Even Mr. Biden’s choice of Brownsville has come under fire from Mr. Trump and his allies because the city has seen a recent drop in border crossings. They said Mr. Biden should have gone to a busier crossing. The administration said Brownsville was an example of how Mr. Biden is working with Mexico to deter migrants.
Along the 2,000-mile border, U.S. Customs and Border Protection said it had encountered immigrants between ports of entry 124,220 times in January, up from 249,000 the previous month. But overall, the border crisis has worsened during the Biden administration.
Some of the causes are beyond Mr. Biden’s control, such as increased immigration around the world and Republicans who have tried to block his efforts to address the problems. But the crisis has defied easy solutions for years, and some critics say his early promises of more humane treatment led smugglers and smugglers to send migrants to America under the false promise that the new president was opening the borders.
Even as Mr. Biden’s administration created legal pathways for immigrants and began to rebuild the refugee system, it began to embrace some of Mr. Trump’s more restrictive tactics.
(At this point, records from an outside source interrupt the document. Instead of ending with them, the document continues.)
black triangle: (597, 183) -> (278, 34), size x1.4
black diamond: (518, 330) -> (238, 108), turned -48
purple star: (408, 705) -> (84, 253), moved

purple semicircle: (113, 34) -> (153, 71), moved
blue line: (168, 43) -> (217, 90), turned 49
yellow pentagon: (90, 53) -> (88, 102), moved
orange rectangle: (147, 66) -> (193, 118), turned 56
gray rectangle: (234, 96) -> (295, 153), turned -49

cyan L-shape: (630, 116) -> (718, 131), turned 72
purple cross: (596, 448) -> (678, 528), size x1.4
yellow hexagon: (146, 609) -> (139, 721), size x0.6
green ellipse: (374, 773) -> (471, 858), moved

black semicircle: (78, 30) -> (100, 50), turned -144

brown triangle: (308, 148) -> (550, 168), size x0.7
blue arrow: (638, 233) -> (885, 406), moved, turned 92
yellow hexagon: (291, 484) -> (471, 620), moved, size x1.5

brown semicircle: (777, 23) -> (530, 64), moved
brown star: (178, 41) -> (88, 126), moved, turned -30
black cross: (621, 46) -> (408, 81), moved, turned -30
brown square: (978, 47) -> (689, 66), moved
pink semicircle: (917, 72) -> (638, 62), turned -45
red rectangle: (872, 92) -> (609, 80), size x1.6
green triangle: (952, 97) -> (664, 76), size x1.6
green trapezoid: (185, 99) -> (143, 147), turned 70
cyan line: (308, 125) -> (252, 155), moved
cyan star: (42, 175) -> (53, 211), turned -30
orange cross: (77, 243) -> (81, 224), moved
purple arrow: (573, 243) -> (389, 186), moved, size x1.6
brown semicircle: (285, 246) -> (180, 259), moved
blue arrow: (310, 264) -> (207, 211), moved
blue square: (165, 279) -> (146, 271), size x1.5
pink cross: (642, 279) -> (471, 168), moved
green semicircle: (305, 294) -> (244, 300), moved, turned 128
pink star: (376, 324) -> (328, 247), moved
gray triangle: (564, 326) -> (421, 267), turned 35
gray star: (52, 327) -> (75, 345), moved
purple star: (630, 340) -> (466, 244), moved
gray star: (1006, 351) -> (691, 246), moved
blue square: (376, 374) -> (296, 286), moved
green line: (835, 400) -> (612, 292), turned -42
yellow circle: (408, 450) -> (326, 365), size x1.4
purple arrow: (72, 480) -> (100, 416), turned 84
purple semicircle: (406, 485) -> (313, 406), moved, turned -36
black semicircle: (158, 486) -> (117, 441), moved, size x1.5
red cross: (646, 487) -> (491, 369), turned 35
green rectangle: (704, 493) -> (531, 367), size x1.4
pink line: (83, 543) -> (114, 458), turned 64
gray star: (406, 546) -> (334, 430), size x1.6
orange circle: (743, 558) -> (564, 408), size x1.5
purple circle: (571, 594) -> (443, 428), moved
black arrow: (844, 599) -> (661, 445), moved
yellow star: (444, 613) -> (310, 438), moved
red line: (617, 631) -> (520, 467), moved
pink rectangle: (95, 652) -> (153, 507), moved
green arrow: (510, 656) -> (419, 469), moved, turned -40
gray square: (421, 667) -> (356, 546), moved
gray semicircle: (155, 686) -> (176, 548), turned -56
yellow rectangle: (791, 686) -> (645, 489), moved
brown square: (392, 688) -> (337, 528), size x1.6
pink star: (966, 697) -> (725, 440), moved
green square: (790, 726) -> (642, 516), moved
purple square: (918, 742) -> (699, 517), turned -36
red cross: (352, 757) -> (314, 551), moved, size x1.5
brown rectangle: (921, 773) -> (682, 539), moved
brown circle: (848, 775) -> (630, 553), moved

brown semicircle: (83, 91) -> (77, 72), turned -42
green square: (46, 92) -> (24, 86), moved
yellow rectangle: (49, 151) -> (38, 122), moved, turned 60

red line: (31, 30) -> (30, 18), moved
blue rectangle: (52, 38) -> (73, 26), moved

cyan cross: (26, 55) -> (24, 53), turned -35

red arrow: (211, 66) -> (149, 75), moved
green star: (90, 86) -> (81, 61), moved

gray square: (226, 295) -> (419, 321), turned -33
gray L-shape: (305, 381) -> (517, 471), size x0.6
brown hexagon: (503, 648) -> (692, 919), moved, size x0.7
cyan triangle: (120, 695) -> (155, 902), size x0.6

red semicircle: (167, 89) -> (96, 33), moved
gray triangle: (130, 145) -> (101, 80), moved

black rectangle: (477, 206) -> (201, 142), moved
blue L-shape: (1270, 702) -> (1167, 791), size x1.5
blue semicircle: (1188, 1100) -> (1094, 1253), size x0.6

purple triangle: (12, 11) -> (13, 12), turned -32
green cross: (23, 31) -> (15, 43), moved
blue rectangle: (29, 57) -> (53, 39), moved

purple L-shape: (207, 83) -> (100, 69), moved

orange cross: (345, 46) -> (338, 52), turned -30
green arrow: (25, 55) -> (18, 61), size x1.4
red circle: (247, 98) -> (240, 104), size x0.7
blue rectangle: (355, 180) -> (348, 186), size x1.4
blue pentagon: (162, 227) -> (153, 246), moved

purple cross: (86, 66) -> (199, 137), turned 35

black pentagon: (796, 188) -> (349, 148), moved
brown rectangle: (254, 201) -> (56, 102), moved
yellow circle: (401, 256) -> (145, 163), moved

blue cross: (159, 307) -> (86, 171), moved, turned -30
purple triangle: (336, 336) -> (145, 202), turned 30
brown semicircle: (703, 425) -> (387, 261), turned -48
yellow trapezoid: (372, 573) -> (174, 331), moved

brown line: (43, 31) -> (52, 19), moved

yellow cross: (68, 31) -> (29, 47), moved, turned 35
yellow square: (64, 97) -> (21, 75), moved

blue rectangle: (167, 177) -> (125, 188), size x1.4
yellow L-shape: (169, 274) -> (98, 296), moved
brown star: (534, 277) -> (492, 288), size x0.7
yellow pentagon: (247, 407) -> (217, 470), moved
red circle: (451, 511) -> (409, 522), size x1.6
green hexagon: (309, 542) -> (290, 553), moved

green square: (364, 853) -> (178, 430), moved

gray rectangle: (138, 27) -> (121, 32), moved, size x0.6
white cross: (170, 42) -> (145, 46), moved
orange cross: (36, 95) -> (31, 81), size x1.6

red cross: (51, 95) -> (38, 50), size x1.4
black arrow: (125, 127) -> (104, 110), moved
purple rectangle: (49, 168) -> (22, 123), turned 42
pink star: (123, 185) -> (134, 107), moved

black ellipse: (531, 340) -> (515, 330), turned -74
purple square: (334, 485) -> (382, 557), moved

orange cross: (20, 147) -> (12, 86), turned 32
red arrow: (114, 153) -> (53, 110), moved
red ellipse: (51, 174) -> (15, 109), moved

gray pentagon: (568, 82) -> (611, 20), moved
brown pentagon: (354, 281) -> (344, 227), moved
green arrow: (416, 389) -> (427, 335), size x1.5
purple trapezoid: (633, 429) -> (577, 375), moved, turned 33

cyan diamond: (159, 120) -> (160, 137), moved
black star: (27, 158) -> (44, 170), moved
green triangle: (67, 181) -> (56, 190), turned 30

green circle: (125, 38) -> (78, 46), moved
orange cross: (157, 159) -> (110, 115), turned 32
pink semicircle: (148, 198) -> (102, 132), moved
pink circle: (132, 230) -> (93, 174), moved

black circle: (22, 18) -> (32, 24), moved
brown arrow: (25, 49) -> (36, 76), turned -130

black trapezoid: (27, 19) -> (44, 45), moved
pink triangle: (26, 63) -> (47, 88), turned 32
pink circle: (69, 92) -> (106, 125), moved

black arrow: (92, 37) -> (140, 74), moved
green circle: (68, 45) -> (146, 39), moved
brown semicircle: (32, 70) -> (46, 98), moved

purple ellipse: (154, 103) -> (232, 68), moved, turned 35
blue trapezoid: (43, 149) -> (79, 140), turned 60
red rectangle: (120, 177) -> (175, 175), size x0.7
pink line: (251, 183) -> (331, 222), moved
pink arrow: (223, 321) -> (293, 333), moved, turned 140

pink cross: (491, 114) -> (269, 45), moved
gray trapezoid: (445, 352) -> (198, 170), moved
Although Mr. Biden is still calling on Congress to pass a border bill, he is considering executive action that would accomplish something similar — limiting asylum at the border. The move would close the border to new arrivals if more than 5,000 migrants a day tried to cross illegally during a week, or more than 8,500 tried to cross in a day. (Republicans say those numbers are still too high.)
The administration has argued that congressional legislation would be less likely than executive action to face a legal challenge.
Democrats worried about damaging immigration policy see a possible path forward with a tougher approach after Tom Suozzi, a former Democratic congressman, won a special election for the House of Representatives in New York last month.
Mr. Suozzi has taken a hard line on the border, calling for them to be closed and challenging Republicans on issues that usually dominate, such as immigration.
Mr. Biden will face an uphill task in overcoming Mr. Trump among voters who care strongly about illegal immigration. Mr. Biden spent most of the 2020 campaign attacking Trump for his anti-immigration agenda and took office pledging to restore compassion and humanity to the immigration system.
His wife, Jill Biden, visited a camp in Matamoros, Mexico, in 2019 that was filled with immigrants turned away by the former president. He wrote in an opinion essay in 2020 that Mr. Biden would “restore asylum protections.”
Representative Vicente Gonzalez, D-Texas, said Thursday that despite Mr. Biden’s stronger stance on immigration, he did not place the president in the same category as Mr. Trump.
“I still think they are very different,” said Mr. Gonzalez, who joined Mr. Biden on his tour. “I mean, we’re not going to take children from the arms of mothers and separate families and lock up children, but we’re going to put order at the border.”